Het biomassaconvenant
In 2015 wordt het Convenant Duurzaamheid Biomassa afgesloten door vijf milieuorganisaties (Greenpeace, Milieudefensie, Natuur & Milieu, Natuur & Milieufederaties en WNF) samen met de energiesector (Energie-Nederland, Onyx Power, RWE, Uniper, Vattenfall) over de inzet van biomassa in elektriciteitscentrales. In dit Convenant worden volgens eigen zeggen ‘de strengste duurzaamheidscriteria ter wereld’ opgesteld. Toch blijkt al snel dat houtpellets, gebruikt voor biomassaverbranding en bijstook in Nederlandse kolencentrales, niet worden geproduceerd volgens de Nederlandse criteria voor duurzame biomassa, zoals blijkt uit onderzoek van o.a. SOMO, Biofuelwatch en vele andere praktijkrapportages. Om deze reden stappen, in juli 2021, de natuurorganisaties uit het convenant. Een stap van belang en belangrijke reden waarom we hier zitten vandaag. Met grote verontwaardiging wordt gereageerd vanuit de bosbouw- en energie-industrie. Niet zo gek als je de economische belangen volgt. Het verlaten van biomassa als duurzame optie heeft grote impact op industriële winst en investeringen in ‘hernieuwbare’ energie. SDE is een belangrijke subsidiepot. Industriële houtverbranding voor energie (biomassa), goed voor een jaarlijks aandeel van 60 procent ‘hernieuwbare energie’, wordt vanuit Brussel aangejaagd met, per jaar, ruim 17 miljard euro subsidie.
Toch is de keuze om uit het convenant te stappen vooral symbolisch van aard. Directe gevolgen blijven uit. Investeringen zijn reeds gemaakt voor lange termijn. Op basis van het convenant, kan biomassa tijdens de eerste cruciale jaren 2015- 2021 ongelimiteerd uitgroeien tot een goed geoliede machine waarin systematische bos- en kaalkap en import van houtpellets wordt opgeschaald tot ongekende proporties. Grote natuurorganisaties vanwege hun commitment aan het convenant, zijn monddood gemaakt. Een ecologische ramp op mondiaal niveau is het gevolg. Kleine Nederlandse natuur NGO’s, zoals Comité Schone Lucht, Leefmilieu en MOB stappen in dit vacuüm en weten zich in mum van tijd te organiseren op lokaal, regionaal en (inter)nationaal niveau.

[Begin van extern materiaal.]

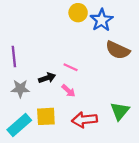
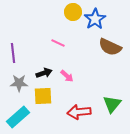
pink line: (71, 67) -> (58, 43), moved
pink arrow: (68, 91) -> (67, 76), moved
yellow square: (46, 116) -> (43, 96), moved

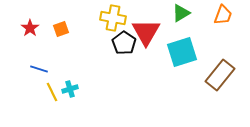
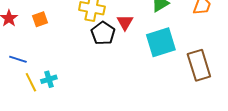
red triangle: (146, 32) -> (125, 22), size x0.6
brown rectangle: (220, 75) -> (199, 65), turned -56

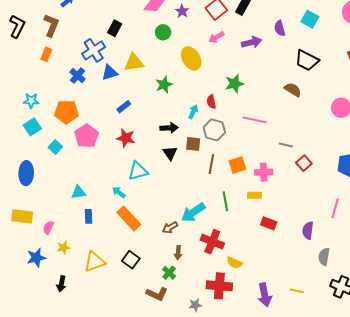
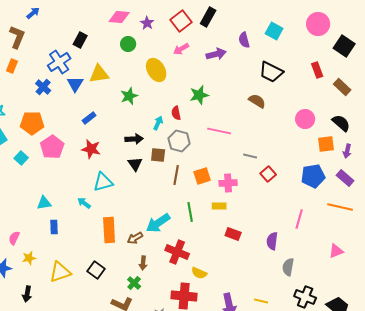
blue triangle: (110, 73) -> (75, 84), turned -42
orange rectangle: (129, 218) -> (109, 230), moved, turned 40

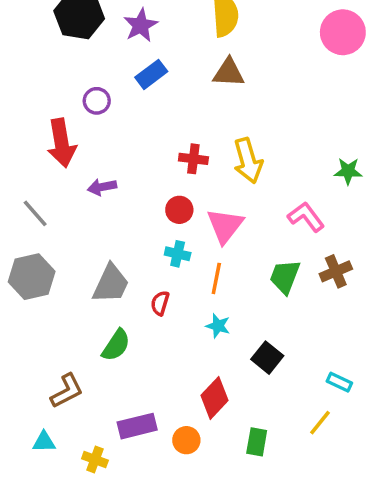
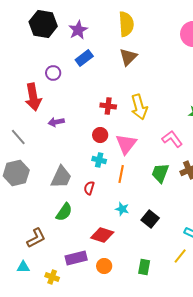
brown triangle: (229, 73) -> (128, 57), turned -48
cyan star: (218, 326) -> (122, 209), moved
red diamond: (215, 398) -> (102, 235), moved, turned 65

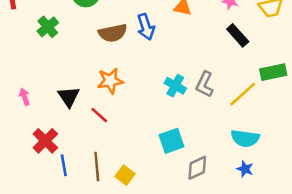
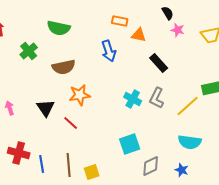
brown semicircle: (113, 33) -> (64, 67), moved
black rectangle: (238, 35) -> (159, 63), moved
red cross: (45, 141) -> (19, 153), moved, turned -30
blue star: (245, 169) -> (182, 170), moved
yellow square: (125, 175) -> (92, 172), turned 35

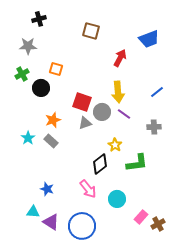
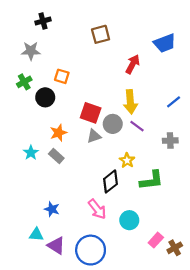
brown square: (91, 31) -> (101, 34), turned -30

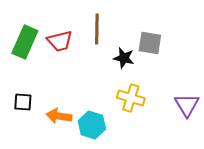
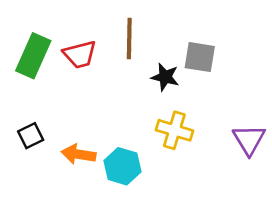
black square: (23, 102) -> (31, 136), turned -30

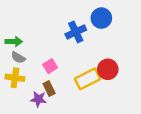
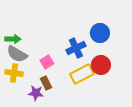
blue circle: (101, 18) -> (100, 33), moved
blue cross: (76, 32) -> (76, 48), moved
gray semicircle: (18, 58) -> (17, 54), size x1.5

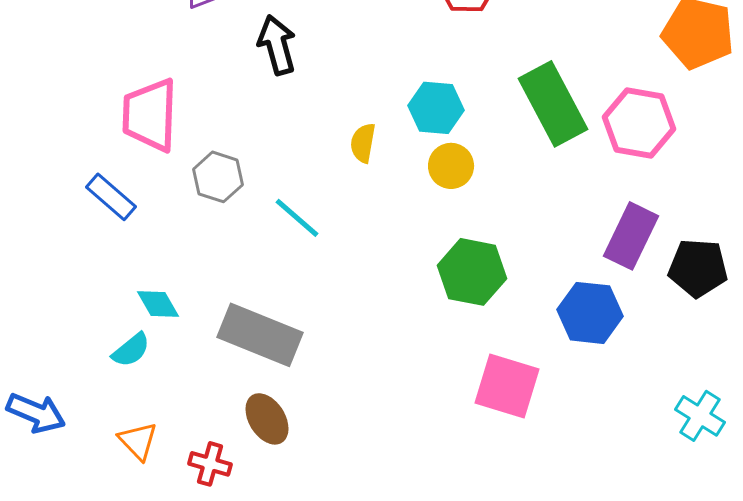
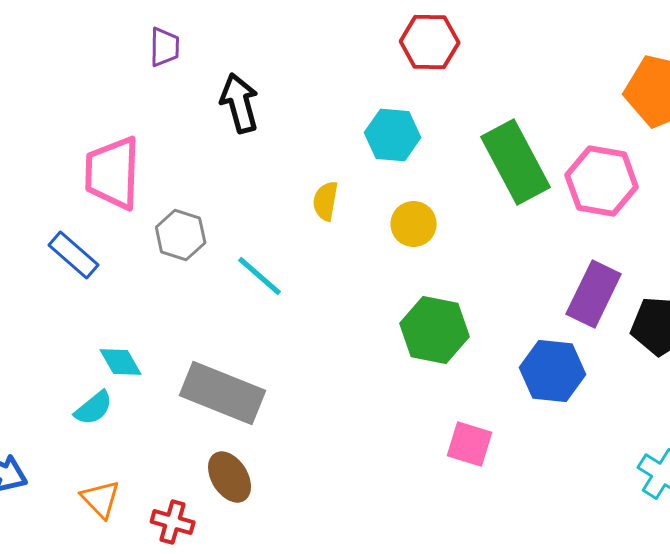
cyan hexagon: (436, 108) -> (393, 135), moved
pink square: (507, 386) -> (470, 444), size x0.7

Als gevolg hiervan ontstaat een internationale coalitie van natuur NGO’s tegen biomassa die, begin vorig jaar, onder aanvoering van Comité Schone Lucht, Birdlife Europa, WeMove EU en Forest Defenders Alliantie, minister van Klimaat, Rob Jetten oproept per onmiddellijk te stoppen met de biomassasubsidies. Niet alleen vanwege de grote schade aan natuurlijke bossen en biodiversiteit in de Baltische landen maar ook in Roemenië, Polen, de VS en Canada. De oproep is getekend door meer dan een kwart miljoen Nederlanders en Europeanen. Mede op basis van deze internationale oproep, besluit de minister nieuwe biomassasubsidie per onmiddellijk stop te zetten. Met de Nederlandse subsidiestop komt internationale, kritische aandacht voor de revisie van de EU richtlijn (RED) in een stroomversnelling.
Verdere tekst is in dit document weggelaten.